Pod wskazany adres pojechał patrol. – Pod blokiem nie było nikogo, mundurowi udali się wiec do miejsca zamieszkania zgłaszającego. W mieszkaniu byli dwaj kompletnie pijani mężczyźni. Zataczali się i przewracali na przedmioty będące w mieszkaniu. Jeden z nich potwierdził, że to on dzwonił na numer alarmowy 112, jednak nie potrafił wyjaśnić, w jakim celu. Dodał, że nikt nie zrobił mu krzywdy, nikt go nie napadł, pomoc medyczna też nie jest mu potrzebna. Zarówno zgłaszający, jak i jego brat nie byli ranni – relacjonuje Dorota Krukowska-Bubiło, rzeczniczka Komendy Miejskiej Policji w Zamościu.

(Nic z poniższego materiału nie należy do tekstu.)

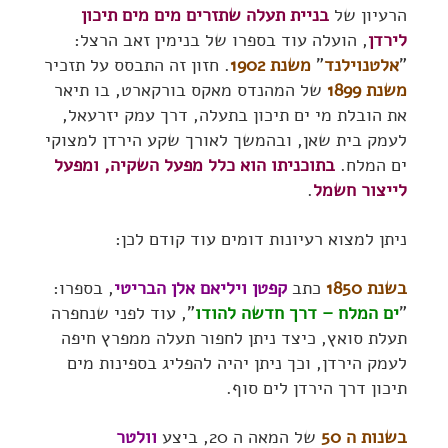
הרעיון של
בניית תעלה שתזרים מים מים תיכון
לירדן
, הועלה עוד בספרו של בנימין זאב הרצל:
"
אלטנוילנד
"
משנת 1902
. חזון זה התבסס על תזכיר
משנת 1899
של המהנדס מאקס בורקארט, בו תיאר
את הובלת מי ים תיכון בתעלה, דרך עמק יזרעאל,
לעמק בית שאן, ובהמשך לאורך שקע הירדן למצוקי
ים המלח.
בתוכניתו הוא כלל מפעל השקיה, ומפעל
לייצור חשמל
.
ניתן למצוא רעיונות דומים עוד קודם לכן:
בשנת 1850
כתב
קפטן ויליאם אלן הבריטי
, בספרו:
"
ים המלח – דרך חדשה להודו
", עוד לפני שנחפרה
תעלת סואץ, כיצד ניתן לחפור תעלה ממפרץ חיפה
לעמק הירדן, וכך ניתן יהיה להפליג בספינות מים
תיכון דרך הירדן לים סוף.
בשנות ה 50
של המאה ה 20, ביצע
וולטר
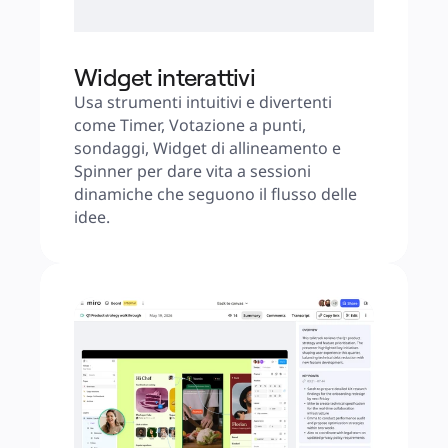
Widget interattivi
Usa strumenti intuitivi e divertenti 
come Timer, Votazione a punti, 
sondaggi, Widget di allineamento e 
Spinner per dare vita a sessioni 
dinamiche che seguono il flusso delle 
idee.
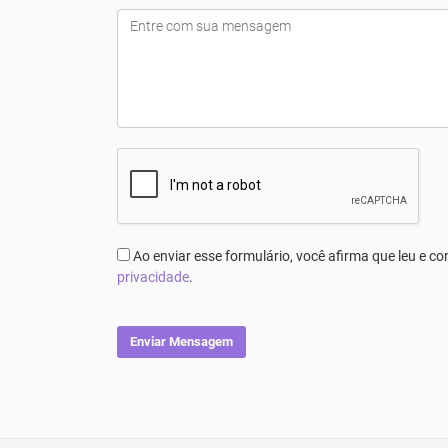
Ao enviar esse formulário, você afirma que leu e 
privacidade
.
Enviar Mensagem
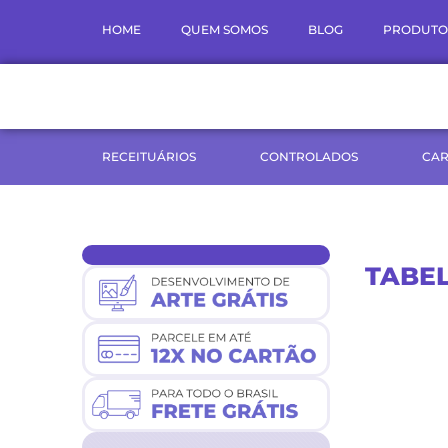
Ir
HOME
QUEM SOMOS
BLOG
PRODUTO
para
o
conteúdo
RECEITUÁRIOS
CONTROLADOS
CAR
TABE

33-latek wraz z bratem zostali przewiezieni do izby wytrzeźwień. Ale to nie koniec konsekwencji pijackiego wieczoru. 33-latek, który fałszywą informacją wywołał niepotrzebną czynność policji odpowie przed sądem. Grozi za to kara aresztu, ograniczenia wolności albo grzywny. W tym przypadku sąd może zdecydować również o orzeczeniu nawiązki do wysokości 1000 zł.